■ Task description ■
Scan the lines below for "systems" and copy the matches.

===== Supplied information =====

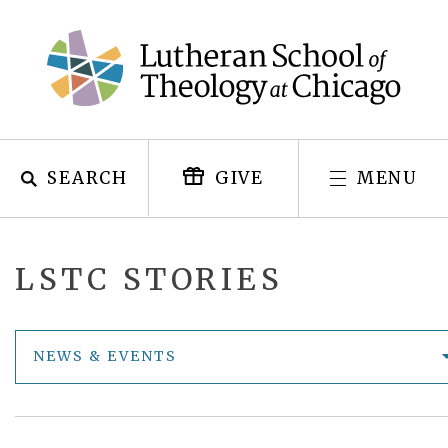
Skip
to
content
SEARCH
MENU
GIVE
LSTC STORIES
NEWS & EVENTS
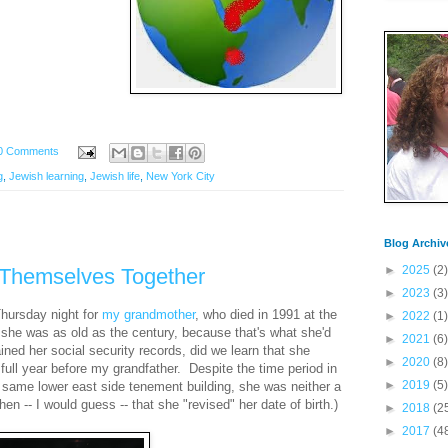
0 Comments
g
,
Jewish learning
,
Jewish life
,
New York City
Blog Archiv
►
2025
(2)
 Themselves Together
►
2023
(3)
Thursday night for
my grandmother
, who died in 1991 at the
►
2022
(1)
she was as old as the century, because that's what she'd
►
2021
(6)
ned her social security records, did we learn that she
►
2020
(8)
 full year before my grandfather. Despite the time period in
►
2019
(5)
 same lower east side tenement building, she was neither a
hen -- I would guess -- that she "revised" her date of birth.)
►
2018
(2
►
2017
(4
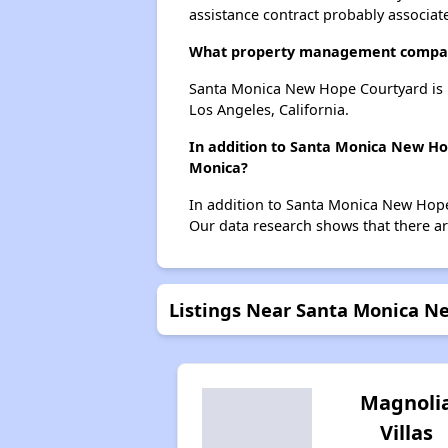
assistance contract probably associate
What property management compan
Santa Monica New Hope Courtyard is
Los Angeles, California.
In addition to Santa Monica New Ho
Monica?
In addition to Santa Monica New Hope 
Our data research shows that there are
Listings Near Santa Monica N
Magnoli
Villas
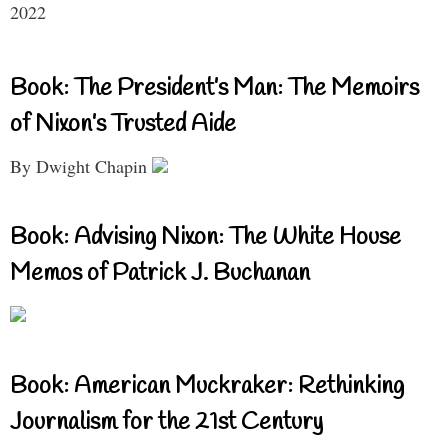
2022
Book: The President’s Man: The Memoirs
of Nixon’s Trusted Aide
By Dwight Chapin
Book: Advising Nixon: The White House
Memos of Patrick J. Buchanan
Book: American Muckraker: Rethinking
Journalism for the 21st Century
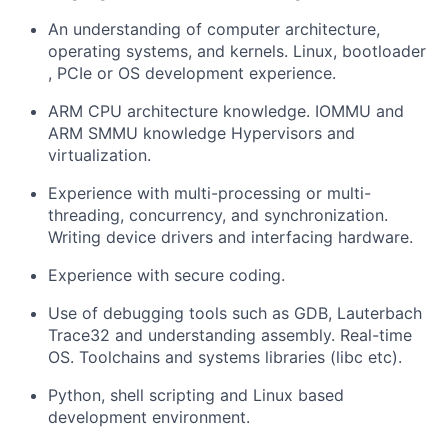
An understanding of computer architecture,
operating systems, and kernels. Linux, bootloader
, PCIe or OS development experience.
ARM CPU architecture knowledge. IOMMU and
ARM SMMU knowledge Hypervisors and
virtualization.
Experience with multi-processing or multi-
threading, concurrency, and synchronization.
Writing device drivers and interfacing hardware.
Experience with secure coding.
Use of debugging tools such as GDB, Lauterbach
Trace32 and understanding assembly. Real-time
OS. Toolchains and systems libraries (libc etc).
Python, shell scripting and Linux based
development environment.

=====
===== Supplied information =====

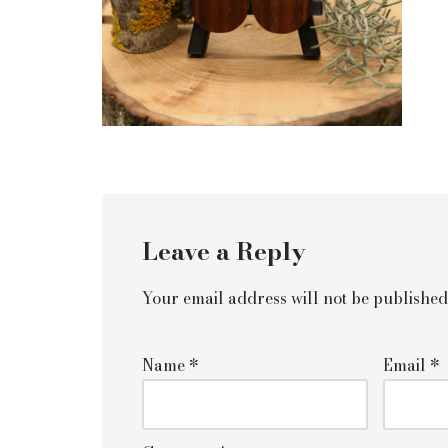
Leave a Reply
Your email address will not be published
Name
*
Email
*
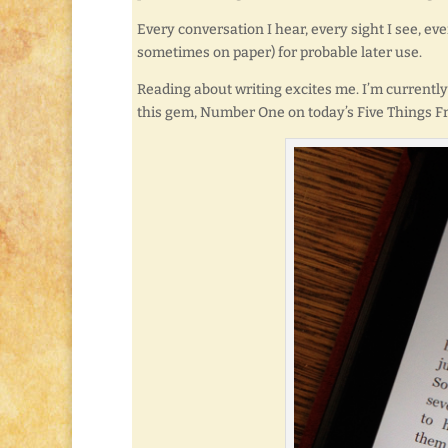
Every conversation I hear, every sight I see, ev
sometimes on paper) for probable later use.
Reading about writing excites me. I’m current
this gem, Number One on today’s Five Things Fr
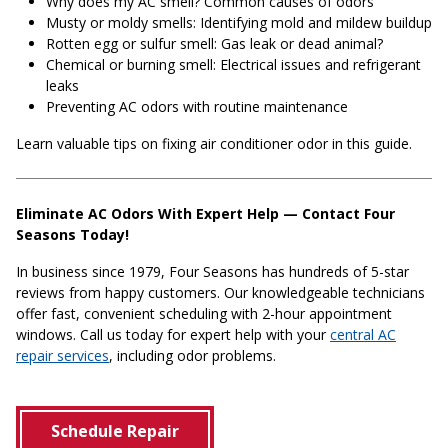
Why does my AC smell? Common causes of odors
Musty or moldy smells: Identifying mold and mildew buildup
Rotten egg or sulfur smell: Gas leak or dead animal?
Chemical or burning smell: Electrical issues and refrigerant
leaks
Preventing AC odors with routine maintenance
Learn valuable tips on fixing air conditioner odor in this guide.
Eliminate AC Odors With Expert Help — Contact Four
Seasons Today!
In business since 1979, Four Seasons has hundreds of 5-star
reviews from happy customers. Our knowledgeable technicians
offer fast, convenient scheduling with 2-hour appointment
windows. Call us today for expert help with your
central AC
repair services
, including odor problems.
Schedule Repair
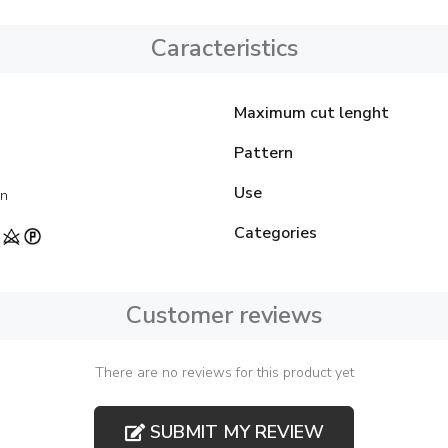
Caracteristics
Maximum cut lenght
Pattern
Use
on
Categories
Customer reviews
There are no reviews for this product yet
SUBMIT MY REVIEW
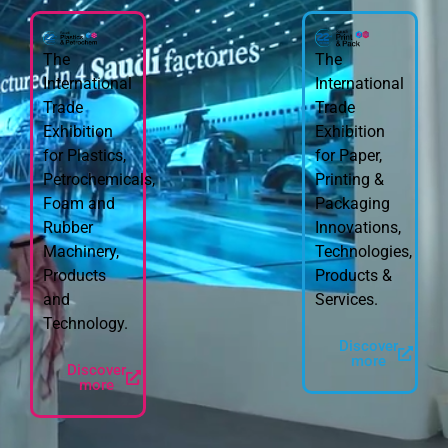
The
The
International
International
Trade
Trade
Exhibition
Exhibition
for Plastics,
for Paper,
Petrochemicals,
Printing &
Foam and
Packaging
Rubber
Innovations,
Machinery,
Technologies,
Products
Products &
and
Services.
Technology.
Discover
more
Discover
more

=====
===== Supplied information =====

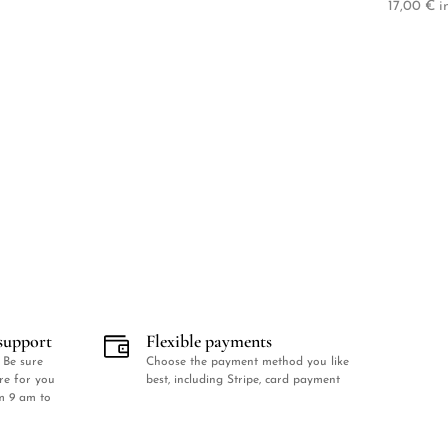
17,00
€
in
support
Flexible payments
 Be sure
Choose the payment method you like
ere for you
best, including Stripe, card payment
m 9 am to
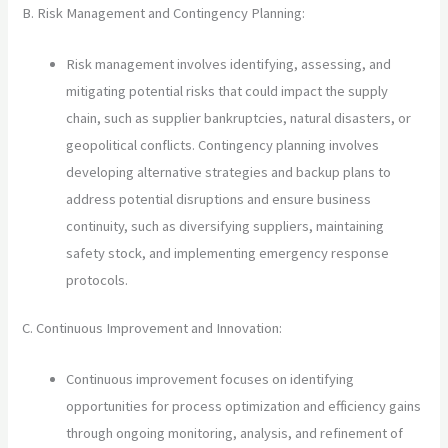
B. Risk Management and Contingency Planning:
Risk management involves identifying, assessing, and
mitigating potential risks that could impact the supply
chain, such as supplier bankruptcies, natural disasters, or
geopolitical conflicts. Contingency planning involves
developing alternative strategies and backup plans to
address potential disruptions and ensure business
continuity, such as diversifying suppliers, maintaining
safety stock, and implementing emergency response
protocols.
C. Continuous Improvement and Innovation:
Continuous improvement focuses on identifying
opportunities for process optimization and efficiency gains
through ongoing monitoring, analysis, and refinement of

=====

■ Result for this exercise ■
operating systems, and kernels. Linux, bootloader
OS. Toolchains and systems libraries (libc etc).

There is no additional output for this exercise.